The $82 Trillion Problem Washington Has Stopped Talking About
Social Security

The $82 Trillion Problem Washington Has Stopped Talking About

iStockphoto/The Fiscal Times

Now that “the anti-deficit hysteria of the Great Recession has given way to a backlash of complacency,” lawmakers and the public are ignoring “an $82 trillion avalanche of Social Security and Medicare deficits” coming over the next few decades, warns Brian Riedl of the conservative Manhattan Institute.

Riedl’s full 2,600-word cover story for the National Review is worth reading, but here’s an overview of his argument:

How did we get here? “Conservatives used to prioritize long-term fiscal solvency,” Riedl writes.

Then Donald Trump won 88 percent of Republican voters — and the presidency — while pledging that ‘there will be no cuts to Social Security, Medicare & Medicaid.’ Six months later, a Pew poll revealed that only 15 percent of Republicans support trimming Medicare, and only 10 percent support Social Security reform. (Democratic support is 5 and 3 percent, respectively.)

In other words, the entitlement-reform generals have no army.

Today, concerns about Social Security and Medicare are dismissed as the dying voice of the out-of-touch Washington establishment. For conservative leaders, the surest path to credibility with the grassroots lies in focusing on working-class “real America” concerns such as globalism and income inequality. And nothing could be more tone-deaf than depriving struggling families of their earned Social Security and Medicare benefits because of some green-eyeshade budget-deficit paranoia.

Why does it matter? “This complacency could be catastrophic,” Reidl argues. "Social Security and Medicare reform has fallen off the radar precisely when it is the most urgent." He lays out some nunvers to explain why:

Over the next 30 years, according to data from the Congressional Budget Office, Medicare will run a $40 trillion cash deficit, Social Security will run a $19 trillion cash deficit, and the interest on the resulting program debt will be $23 trillion. (To inflation-adjust these figures, trim by one-third.) … Even readers inclined to be skeptical of 30-year projections should take this one seriously. Future inflation rates are indeed anyone’s guess, but the existence of 74 million Baby Boomers retiring into Social Security and Medicare is an actuarial reality. These projections even optimistically assume a slowdown in per capita health costs. They are the rosy scenario.
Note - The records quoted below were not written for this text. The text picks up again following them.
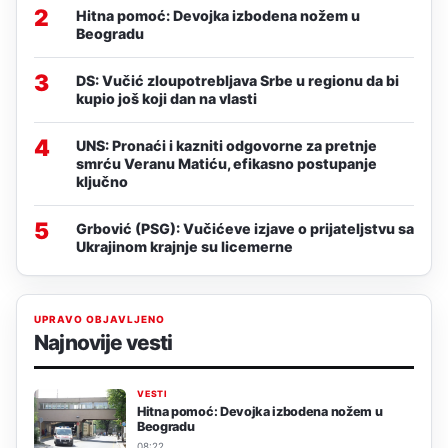
2
Hitna pomoć: Devojka izbodena nožem u
Beogradu
3
DS: Vučić zloupotrebljava Srbe u regionu da bi
kupio još koji dan na vlasti
4
UNS: Pronaći i kazniti odgovorne za pretnje
smrću Veranu Matiću, efikasno postupanje
ključno
5
Grbović (PSG): Vučićeve izjave o prijateljstvu sa
Ukrajinom krajnje su licemerne
UPRAVO OBJAVLJENO
Najnovije vesti
VESTI
Hitna pomoć: Devojka izbodena nožem u
Beogradu
08:22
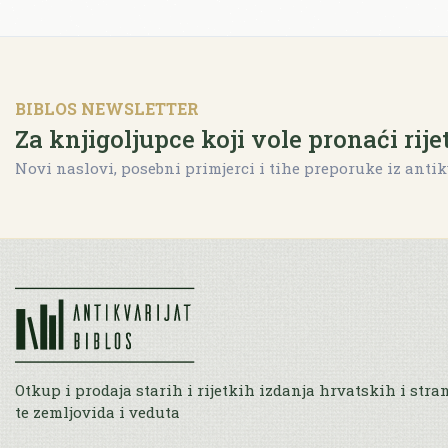
BIBLOS NEWSLETTER
Za knjigoljupce koji vole pronaći rije
Novi naslovi, posebni primjerci i tihe preporuke iz antik
Otkup i prodaja starih i rijetkih izdanja hrvatskih i stra
te zemljovida i veduta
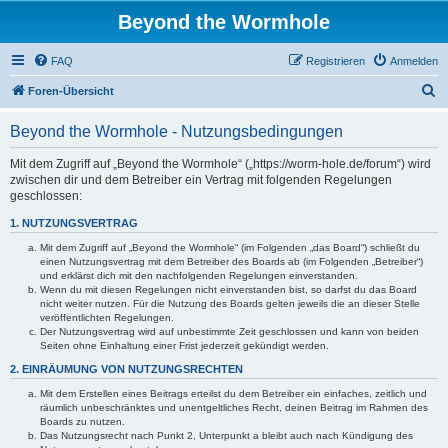
Beyond the Wormhole
FAQ
Registrieren
Anmelden
S
Foren-Übersicht
u
Beyond the Wormhole - Nutzungsbedingungen
c
h
Mit dem Zugriff auf „Beyond the Wormhole“ („https://worm-hole.de/forum“) wird
zwischen dir und dem Betreiber ein Vertrag mit folgenden Regelungen
e
geschlossen:
1. NUTZUNGSVERTRAG
Mit dem Zugriff auf „Beyond the Wormhole“ (im Folgenden „das Board“) schließt du
einen Nutzungsvertrag mit dem Betreiber des Boards ab (im Folgenden „Betreiber“)
und erklärst dich mit den nachfolgenden Regelungen einverstanden.
Wenn du mit diesen Regelungen nicht einverstanden bist, so darfst du das Board
nicht weiter nutzen. Für die Nutzung des Boards gelten jeweils die an dieser Stelle
veröffentlichten Regelungen.
Der Nutzungsvertrag wird auf unbestimmte Zeit geschlossen und kann von beiden
Seiten ohne Einhaltung einer Frist jederzeit gekündigt werden.
2. EINRÄUMUNG VON NUTZUNGSRECHTEN
Mit dem Erstellen eines Beitrags erteilst du dem Betreiber ein einfaches, zeitlich und
räumlich unbeschränktes und unentgeltliches Recht, deinen Beitrag im Rahmen des
Boards zu nutzen.
Das Nutzungsrecht nach Punkt 2, Unterpunkt a bleibt auch nach Kündigung des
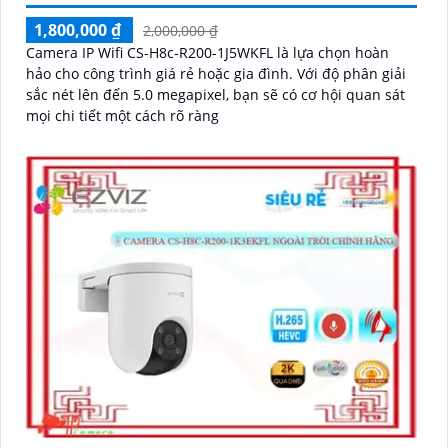
1,800,000 ₫
2,000,000 ₫
Camera IP Wifi CS-H8c-R200-1J5WKFL là lựa chọn hoàn
hảo cho công trình giá rẻ hoặc gia đình. Với độ phân giải
sắc nét lên đến 5.0 megapixel, bạn sẽ có cơ hội quan sát
mọi chi tiết một cách rõ ràng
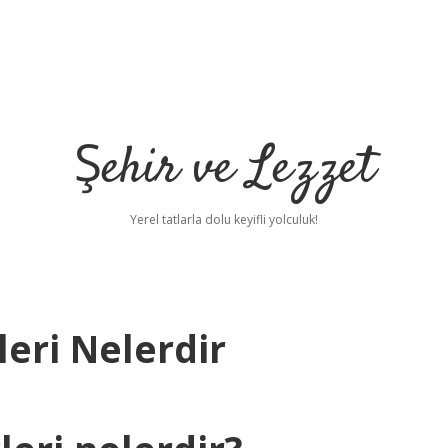
Şehir ve Lezzet
Yerel tatlarla dolu keyifli yolculuk!
eri Nelerdir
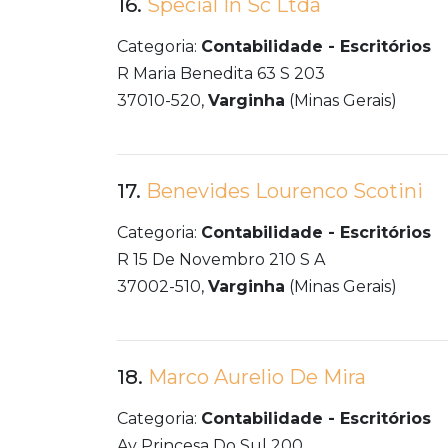
16.
Special In Sc Ltda
Categoria:
Contabilidade - Escritórios
R Maria Benedita 63 S 203
37010-520,
Varginha
(Minas Gerais)
17.
Benevides Lourenco Scotini
Categoria:
Contabilidade - Escritórios
R 15 De Novembro 210 S A
37002-510,
Varginha
(Minas Gerais)
18.
Marco Aurelio De Mira
Categoria:
Contabilidade - Escritórios
Av Princesa Do Sul 200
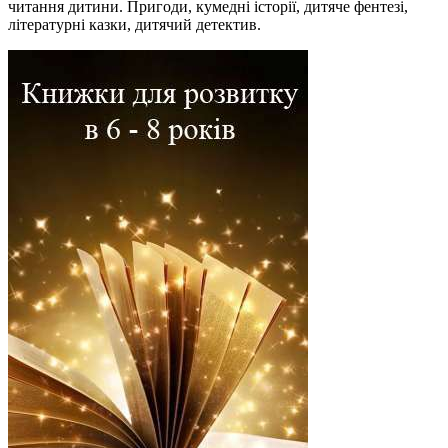
читання дитини. Пригоди, кумедні історії, дитяче фентезі,
літературні казки, дитячий детектив.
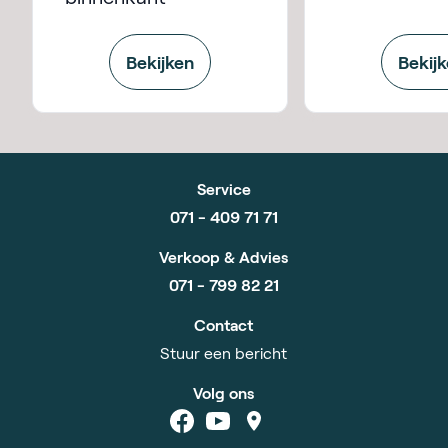
Bekijken
Bekij
Service
071 - 409 71 71
Verkoop & Advies
071 - 799 82 21
Contact
Stuur een bericht
Volg ons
What should we do about it? Riedl lays out some cuts and changes that would address the projected long-term shortfalls. The details of his suggested reforms, like raising the eligibility age for Social Security and means-testing Medicare benefits, are bound to be controversial. But those details hardly matter in an environment where both politicians and the public prefer not to have the conversation about Social Security and Medicare at all. “Neither party wants to sign up for a suicide mission, especially if the other party is not on board,” Riedl writes. “The deficit will continue expanding, key programs will continue to be squeezed, and taxes will rise until politicians and voters finally confront the elephant in the room.”